Cavendish Is Spooked: He’s is one of the greatest field sprinters of all time. Perhaps the best. But I think his time has come and gone. He doesn’t have the head or the mentality for it. Sagan starts to come by him, you can pull it up on Youtube, and Cav flinched. He could have been top five. He had no reason to flinch. They weren’t even close. Mark Cavendish seven years ago would have said screw this I’m flying through a brick wall. He’s spooked.

Tomorrow Is la Fête Nationale: It’s Bastille day, so watch every French guy in the race get in the break. They’ll have their handlebar tape done up in red, white, and bleu. And the breakaway won’t work. The French guys are going to be all amped up. And they have their soccer team in the World Cup finals. Oh Man.

Co-host JB: Did you ride harder on the 4th of July?

Lance: Negative.

One Sketchy Corner: The final turn tomorrow is at 600 meters. You have to be in the top five to have a chance for the win. Today, with 600 meters to go they were five guys wide. Tomorrow it’s going to be single file.

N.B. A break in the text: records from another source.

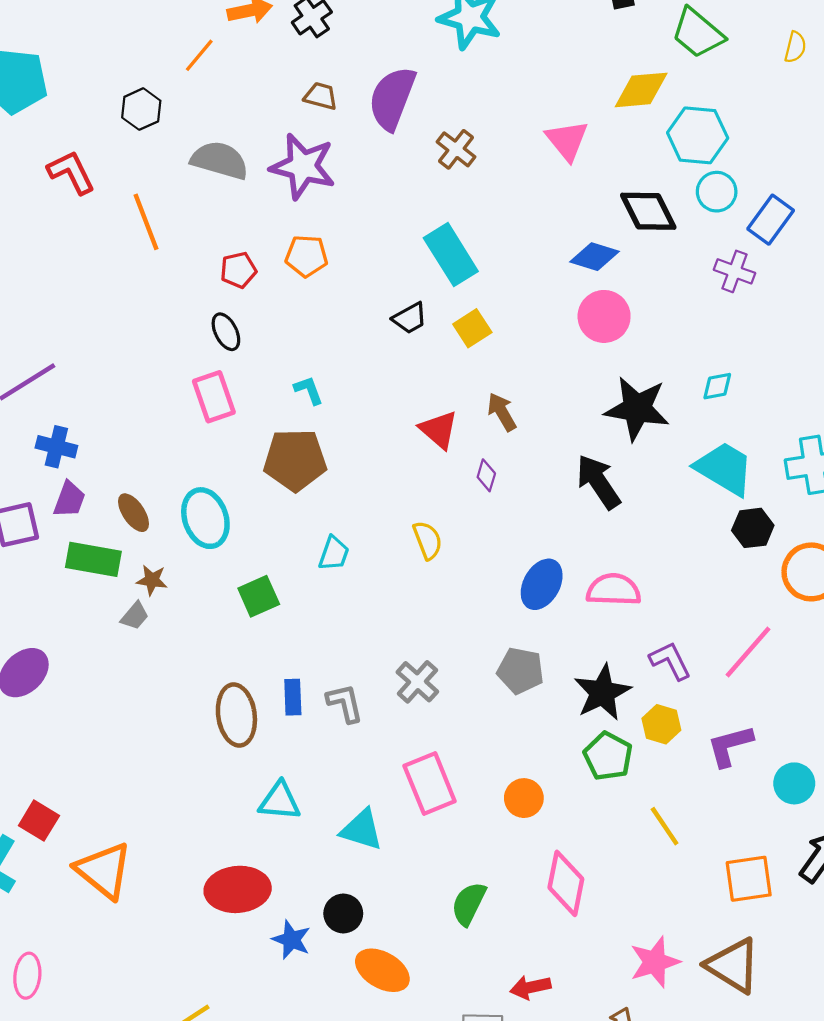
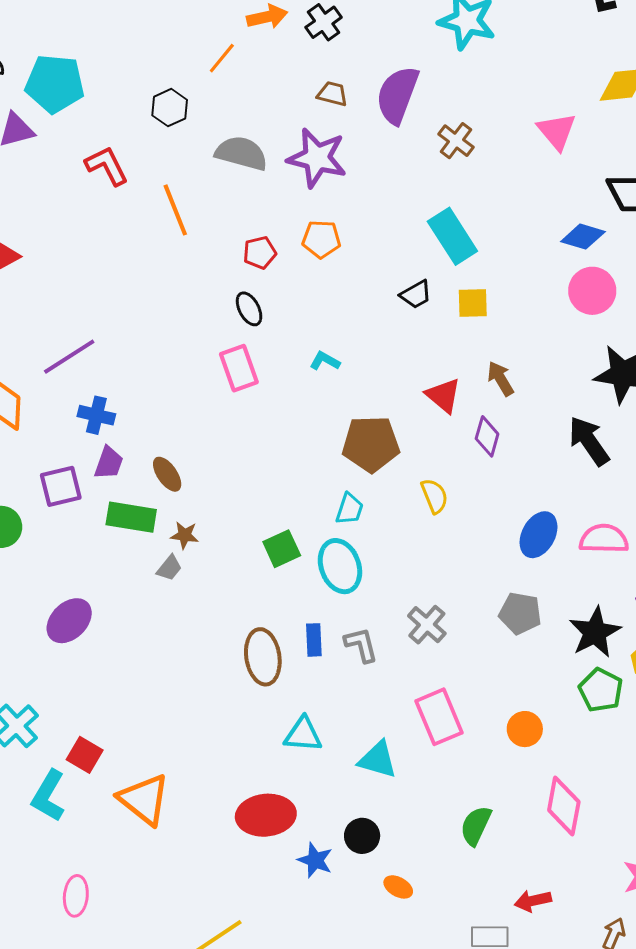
yellow square: (472, 328) -> (473, 303), turned 32
cyan L-shape: (309, 390) -> (325, 361), turned -40
brown pentagon: (295, 460) -> (371, 444), moved
purple diamond: (486, 475) -> (487, 436), size x1.4
cyan ellipse: (205, 518) -> (340, 566), moved
orange ellipse: (382, 970) -> (398, 887), size x0.6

Social Media Presence: I’m not a fan of those things that Taylor Phinney produces. But if I were him, I’d only give them to NBC through my social media channels. That’s his content.

More on Lawson Craddock: I asked him, ‘Do you see yourself as a tour contender?’ And his answer was yes. So far be it from us to discourage that. We will support that. He’s had an awful lot of bad luck, not just Stage 1 here, but what I saw him go through last year with an ill advised training program by this fucking bonehead Jonathan Vaughters. It was mind boggling. And it ruined his season. Now he feels good, obviously he’s dealing with his injuries, but he feels good. But that lost season could account for ten percent of your chances in a career.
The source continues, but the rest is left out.